Hello, WomanOfScience, this is your friend SeniorTrailingSpouse. I am not sure I like this name! I made up another one, below. For those of you who could not glean from my given name, my husband and I are both academics in science/engineering. We were apart for several years, during which time I had two babies and raised them up to school-age and almost-school-age largely on my own. After lots of looking, drama, negotiation with both institutions, we are now together at his institution.

I have so much to say on the Two Body Problem that I am not sure where to start. I will get around to writing the guest posts I have promised you, WOS. However, today in particular I am struggling with something, and I thought I should pose the comment/question to you and hopefully your blogosphere.

If you are lucky enough to have the Two Body Problem solved, how to then balance both of your ambitions? Suppose we both have the opportunity to submit (different) big grants, both with deadlines around the same time. Our own individual research programs are fine in terms of funding, so working on these grants would be a choice. These are both large-scale proposals that actually won’t give us much money directly, but are great for the institution and would be high-profile wins in terms of reputation if we get them.

But we are tired, and we want to spend some time with the kids this summer, now that we are finally together as a family. One of us could definitely work on a proposal like this while still leaving us collectively with enough “family time,” I think. But if we both choose to work on proposals like this, it will mean a lot of craziness this summer. So which one of us “leans back?”

Strangely, I never thought about this much when I was living apart from my husband, even though I was solely responsible for the kids during this time. My ambition was really only limited by what I could physically handle. Kids were in daycare a lot. If I had a big deadline, I hired extra babysitting help. If a particular project required consistently working after-hours, well — I couldn’t do it, or rather I was not willing to be away from the kids more often than I already was. Similarly, for travel, if I was invited to give a talk domestically, well fine. I made these trips as short as possible and cobbled together some solution — leave the kids with grandparents, bring Grandma along on a business trip with me, find a daycare in the area willing to do drop-in care. But if I was invited for an international trip — no, sorry, I could not manage this. (Saying no to these kind of trips was a choice, but again it was more than I felt I could handle at the time — I do know a single academic mom who did manage to take her daughter on international trips).

Now, living with my husband means I have more choices. He can of course watch them if I have to work late or if I am out of town.

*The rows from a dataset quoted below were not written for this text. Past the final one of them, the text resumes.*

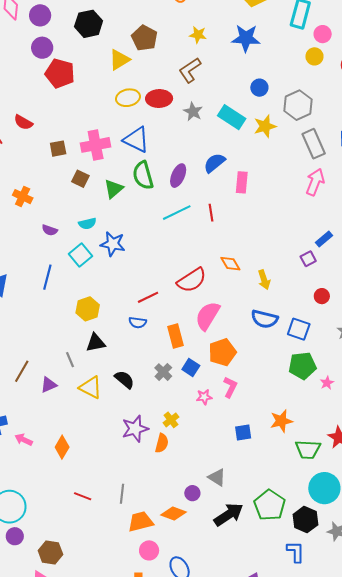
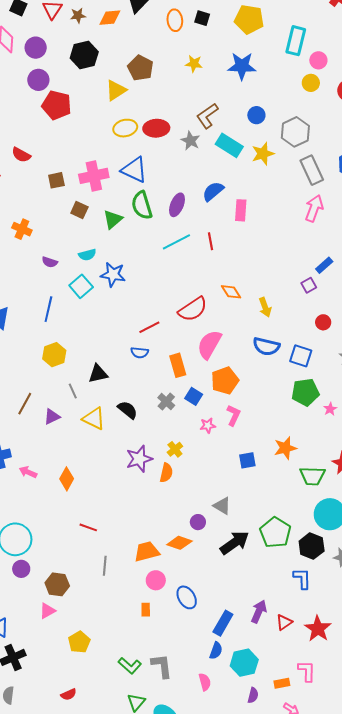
brown L-shape: (190, 70) -> (207, 116), moved
yellow hexagon: (88, 309) -> (54, 355), moved
gray line: (122, 494) -> (105, 566), moved

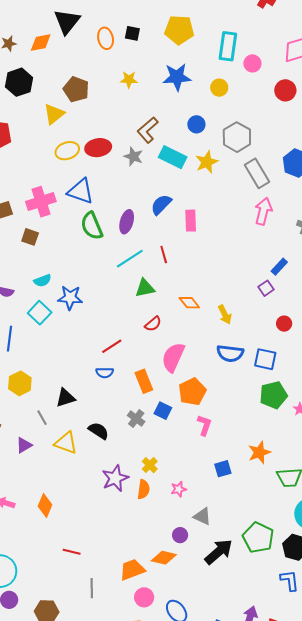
yellow circle: (311, 83) -> (219, 88), moved
green triangle: (113, 219) -> (145, 288), moved, turned 35
red semicircle: (193, 309) -> (153, 324), size x0.6
pink star: (208, 426) -> (179, 489), moved

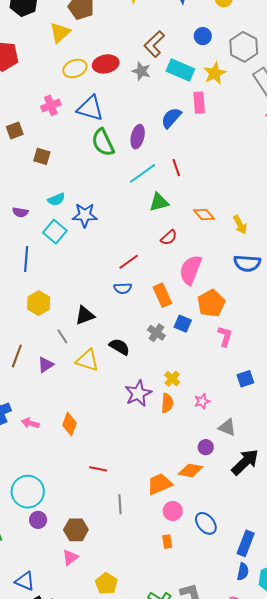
pink cross: (41, 202) -> (51, 105), moved, size x0.7
pink rectangle: (191, 221) -> (199, 103), moved

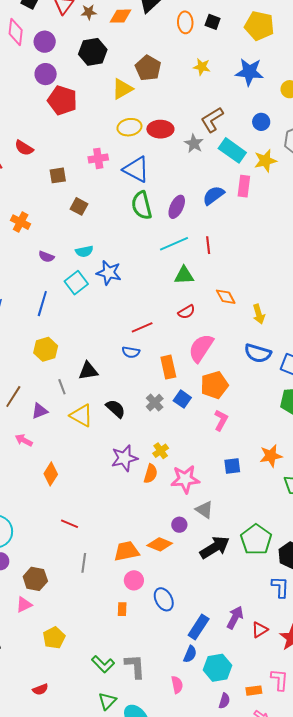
pink star: (202, 401) -> (185, 479), size x1.8
pink arrow: (30, 423) -> (24, 440), moved

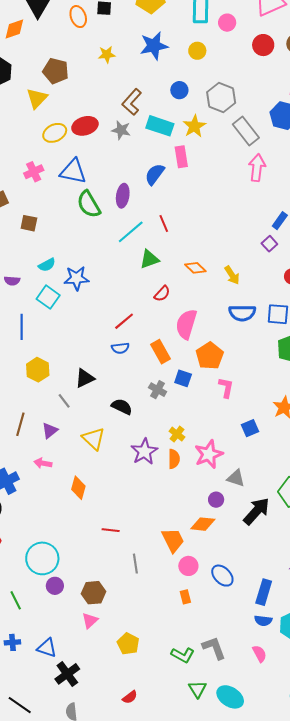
yellow triangle: (81, 415) -> (94, 439), moved, turned 30
orange trapezoid: (127, 551) -> (173, 540), turned 92
blue semicircle: (190, 654) -> (263, 621), turned 90

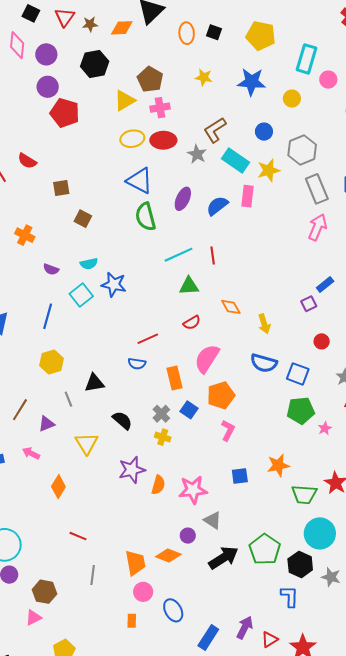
pink cross: (34, 172) -> (160, 108), moved
purple ellipse: (123, 196) -> (183, 199), moved
yellow cross: (177, 434) -> (163, 437), moved, turned -35

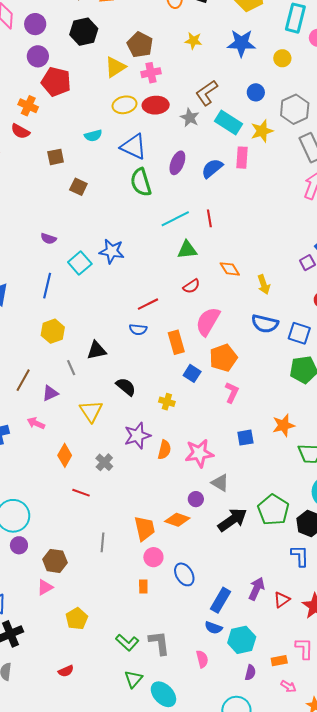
orange cross: (25, 235) -> (28, 106), moved
cyan semicircle: (89, 264) -> (93, 136), moved
gray cross: (161, 414) -> (104, 462), moved
red line: (78, 536) -> (81, 493), moved

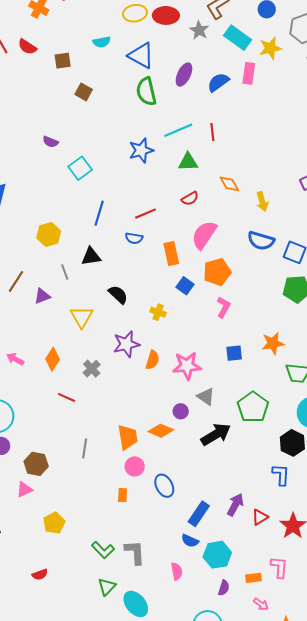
red semicircle: (20, 131) -> (27, 47), moved
blue star: (112, 251) -> (141, 150), moved, turned -30
blue line: (47, 286) -> (99, 213), moved
pink arrow: (36, 423) -> (15, 359), moved
green pentagon: (273, 510) -> (253, 407), moved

But when we both need to work, how do we balance this? I don’t want to just hire babysitters a lot so that we can both work like crazy — then our life wouldn’t be all that different than what we had before, honestly. It defeats the purpose of living together!

On a mostly separate note, I think work-life issues are one area where more senior women in science can benefit from mentoring from younger women. Mentoring does not have to go one-way, only from senior women to junior women. The culture has changed dramatically in the time that I’ve been in academia — negotiating for a position for your spouse was unheard of when I started. I think younger women have a better idea of how to navigate and negotiate issues around this than senior women do.